Friday, 27 January 2017

On the moral rightness of markets


This quotation comes, via Cafe Hayek, from Pope John Paul II's encyclical Centesimus Annus from 1991:
In this expanding economic community, the pope observed, a market system encourages the virtues of “diligence, industriousness, prudence in undertaking reasonable risks, reliability and fidelity in interpersonal relationships, as well as courage in carrying out decisions which are difficult and painful but necessary, both for the overall working of a business and in meeting possible set-backs.”
Too many people spend too much time trying to tell us that markets are some sort of moral vacuum and that, for all their usefulness, markets are essentially a necessary evil. Or even that they don't exist at all.

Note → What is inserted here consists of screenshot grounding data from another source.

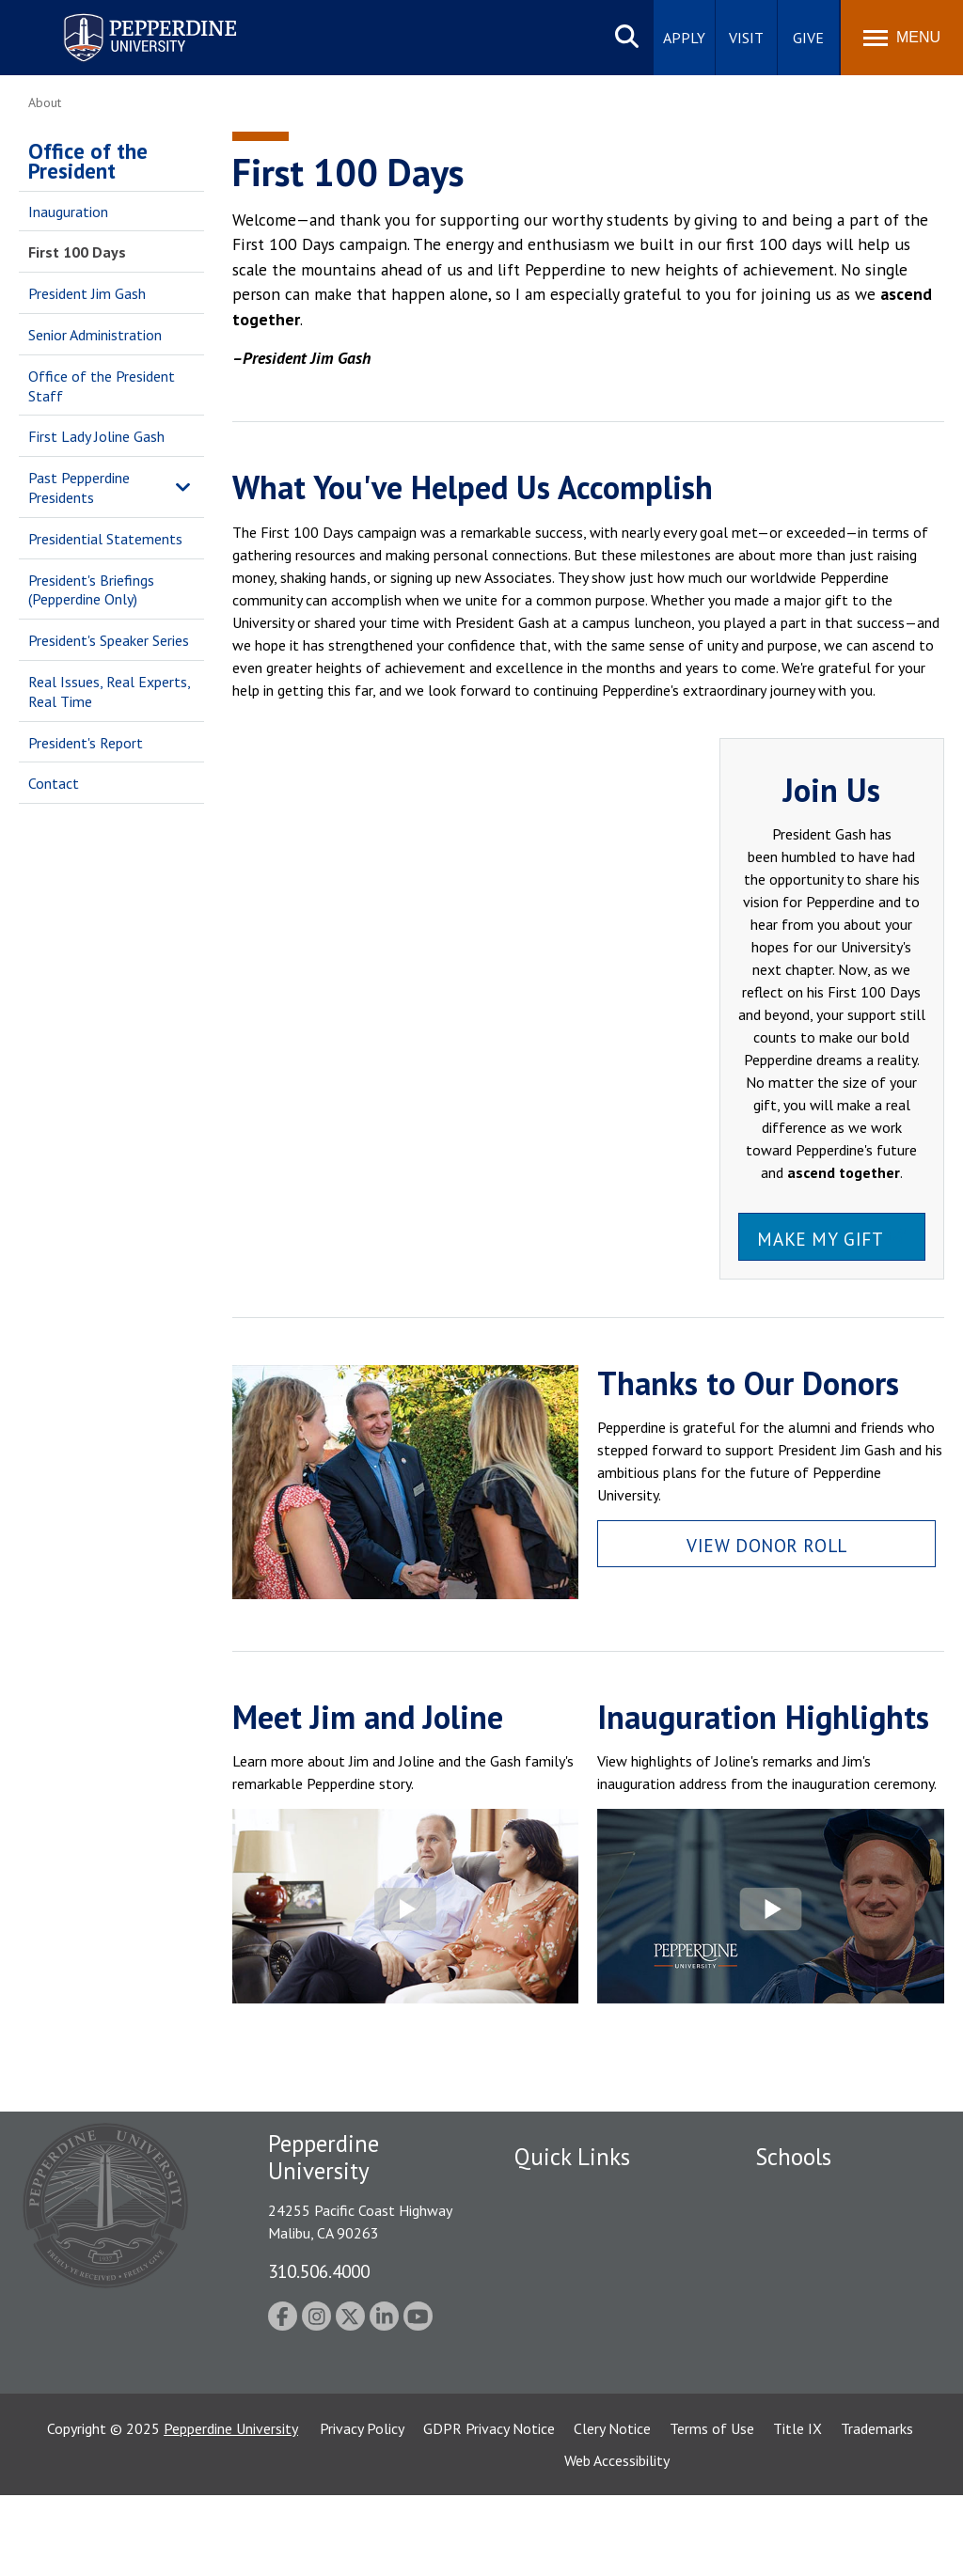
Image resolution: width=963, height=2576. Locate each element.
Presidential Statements (105, 538)
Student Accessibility (579, 2225)
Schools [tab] (793, 2157)
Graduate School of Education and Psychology (837, 2320)
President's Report (85, 742)
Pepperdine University (231, 2509)
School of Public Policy (827, 2382)
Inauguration (68, 211)
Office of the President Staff (101, 386)
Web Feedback (559, 2421)
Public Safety (556, 2192)
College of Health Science (837, 2414)
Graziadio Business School (837, 2258)
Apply (684, 37)
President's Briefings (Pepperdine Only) (91, 590)
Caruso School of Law (825, 2225)
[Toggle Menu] (902, 37)
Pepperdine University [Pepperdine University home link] (127, 17)
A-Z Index (544, 2356)
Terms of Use (712, 2509)
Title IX (797, 2509)
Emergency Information (588, 2258)
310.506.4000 (319, 2271)
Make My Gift (820, 1238)
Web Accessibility (617, 2541)
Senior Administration (95, 334)
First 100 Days (77, 252)
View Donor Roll (767, 1545)
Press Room (552, 2389)
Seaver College (802, 2192)
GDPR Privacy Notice (489, 2509)
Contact (53, 783)
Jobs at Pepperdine (573, 2290)
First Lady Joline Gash (96, 436)
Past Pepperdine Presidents (79, 487)
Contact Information (580, 2323)
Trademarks (877, 2509)
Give (808, 37)
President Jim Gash (87, 293)
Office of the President (88, 160)
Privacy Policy (362, 2509)
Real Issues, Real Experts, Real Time (109, 691)
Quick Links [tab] (572, 2157)
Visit (746, 37)
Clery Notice (612, 2509)
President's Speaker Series (108, 640)
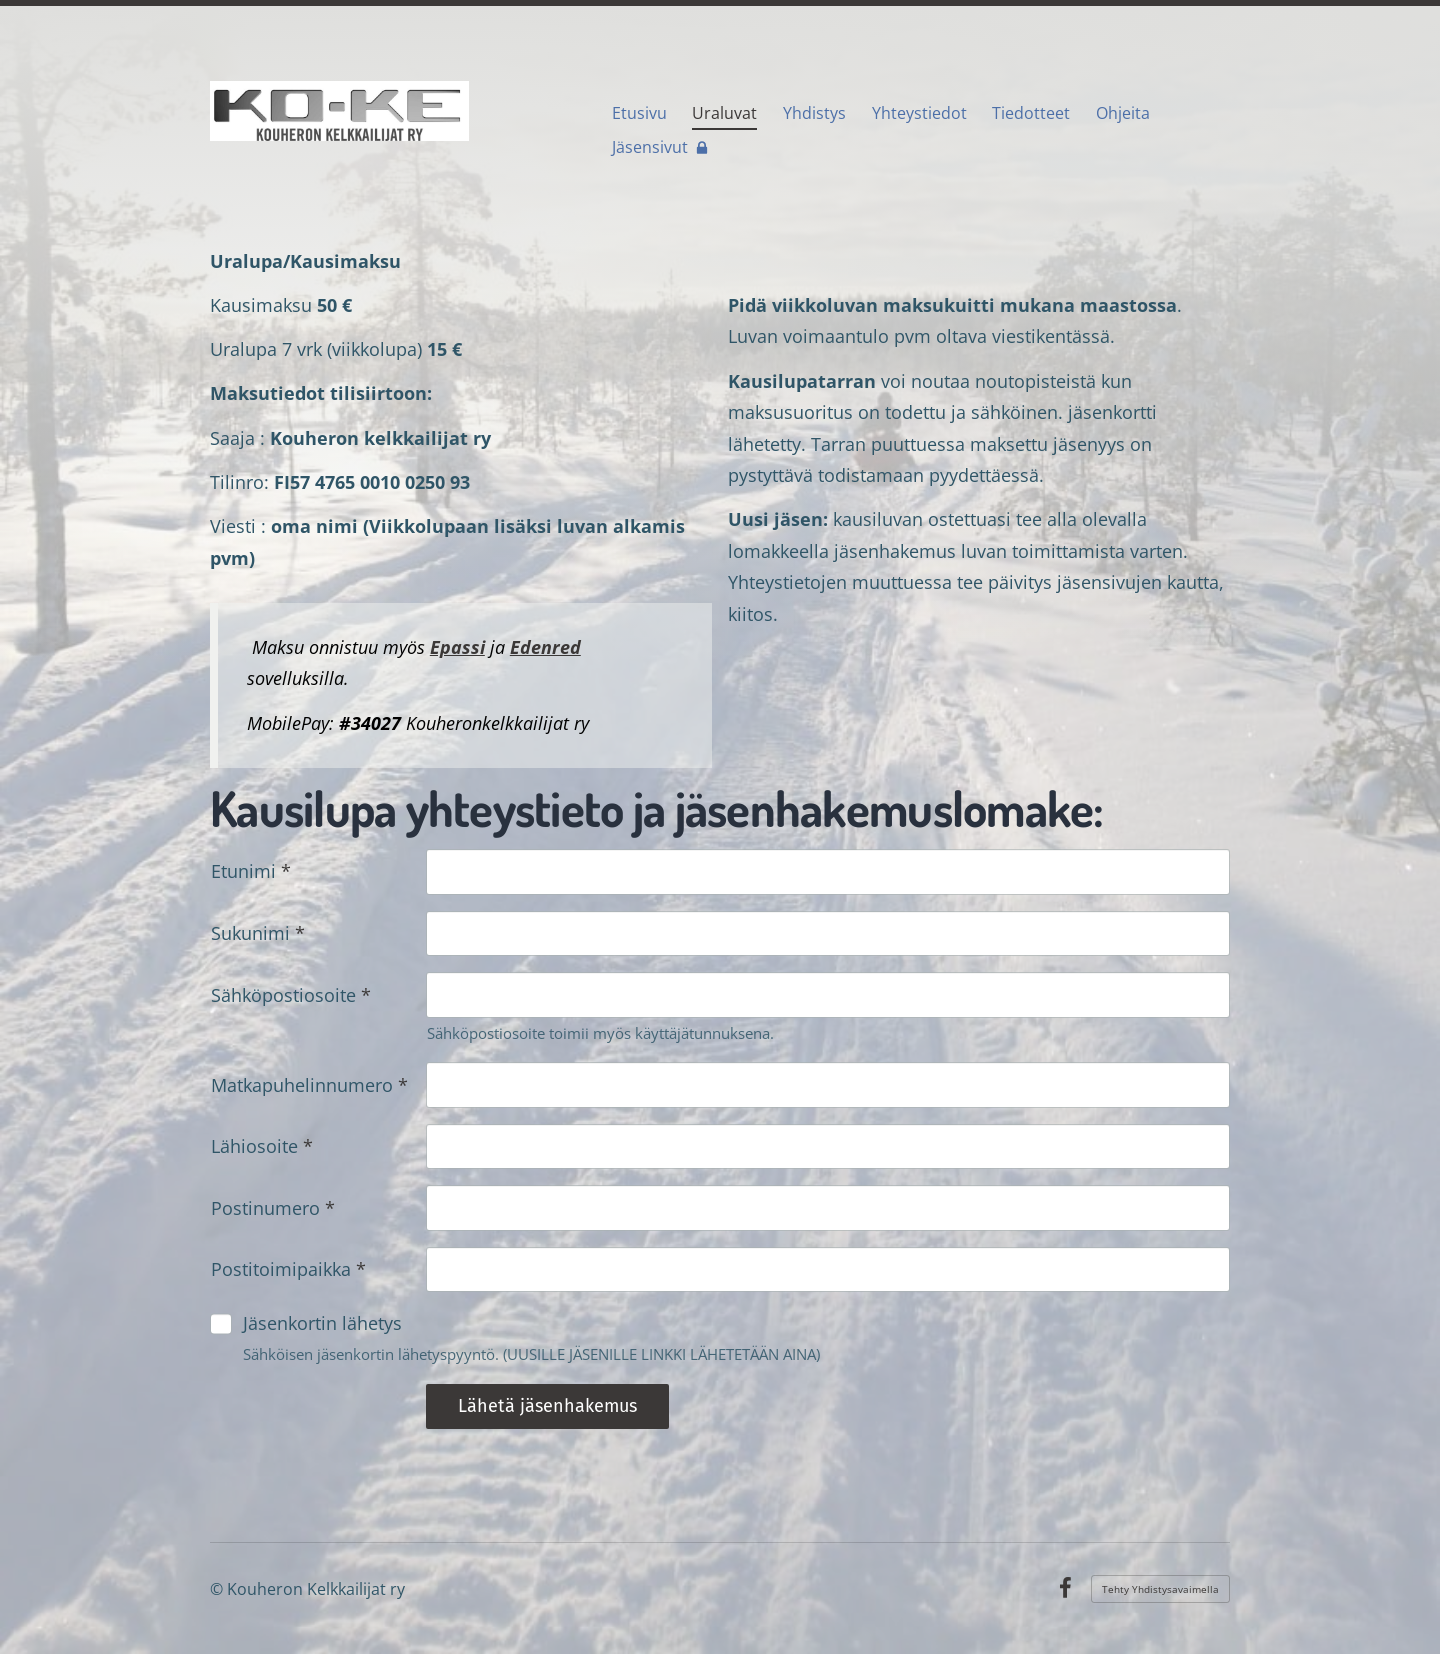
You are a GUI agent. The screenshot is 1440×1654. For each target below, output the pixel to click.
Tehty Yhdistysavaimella (1160, 1589)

Truth be told markets are, as Pope John Paul II recognised, one way in which humans interact and for most exchanges in most markets the principle of the handshake applies. I recall a friend who provided legal support for the Showman's Guild describing a land deal between two showmen and how the seller, having spat on his hand and shaken with the buyer, would not even meet with another man who wanted to offer more money.

When I think of all the transactions and exchanges - whether or not money is involved - that rely on a high degree of trust in the other party (trust taken on faith not through some lawyer's contract), it seems to me that the market is a powerful force for goodness, for those virtues the late pope named. There are billions of exchanges and transactions every year, all taking place in a market, and a vanishingly small proportion of those events are corrupt, exploitative or unethical. It is, perhaps, this truth that we should focus on rather then the dry, utilitarian benefits of the market the economics text books speak of.